После экстракции зуба в стоматологической клинике больному были даны рекомендации «полоскать рот». Краткость и неточность рекомендаций привели к тому, что пациент, придя домой, начал неоднократно полоскать полость рта горячим чаем, что обусловило удаление лекарственных веществ и тромба из лунки экстрагированного зуба с последующим кровотечением и воспалением. Таким образом, дефектное составление эпикриза в части дачи рекомендаций стоит в прямой связи с развившимися у пациента осложнениями и вполне может служить обоснованием его исковых требований по возмещению в связи с указанным обстоятельством морального и материального вреда.

Необходимо особо отметить, что эпикризом должна заканчиваться не только медицинская карта стационарного больного, но и любая другая форма первичной медицинской документации.

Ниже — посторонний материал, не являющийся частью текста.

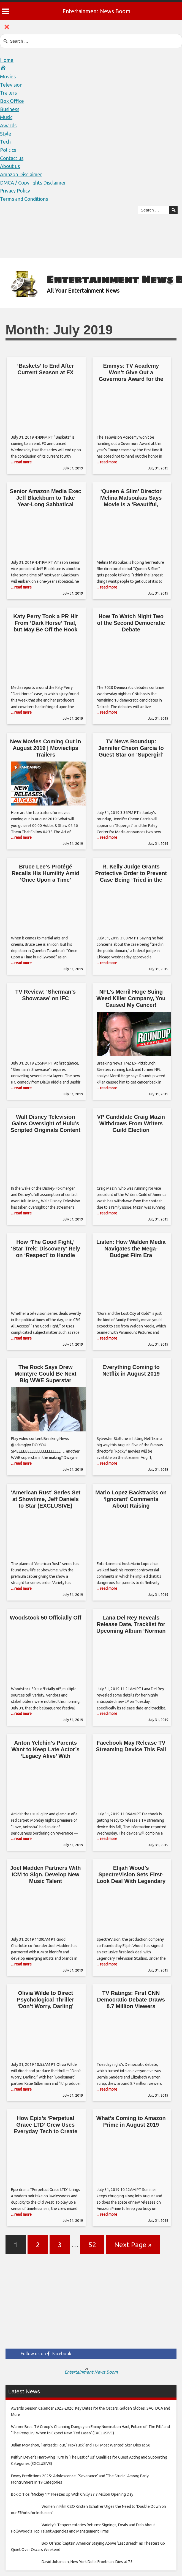  What do you see at coordinates (6, 117) in the screenshot?
I see `Music` at bounding box center [6, 117].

Юридически обоснованные критерии надлежащего ведения первичной медицинской документации регламентированы приказом МЗ СССР № 1030 от 04.10.80 (с изменениями от 08.09.88) «Об утверждении форм первичной медицинской документации учреждений здравоохранения» с типовыми инструкциями по заполнению форм документации ЛПУ. В указанных инструкциях приведены особенности ведения конкретных первичных медицинских документов.

Часто возникает спор о том, что приказ № 1030 был формально отменен приказом МЗ СССР № 750 от 05.10.88. Однако начиная с 1993 г. Минздрав РФ несколько раз ссылался на него, изменяя, дополняя и тем самым признавая приказ фактически действующим.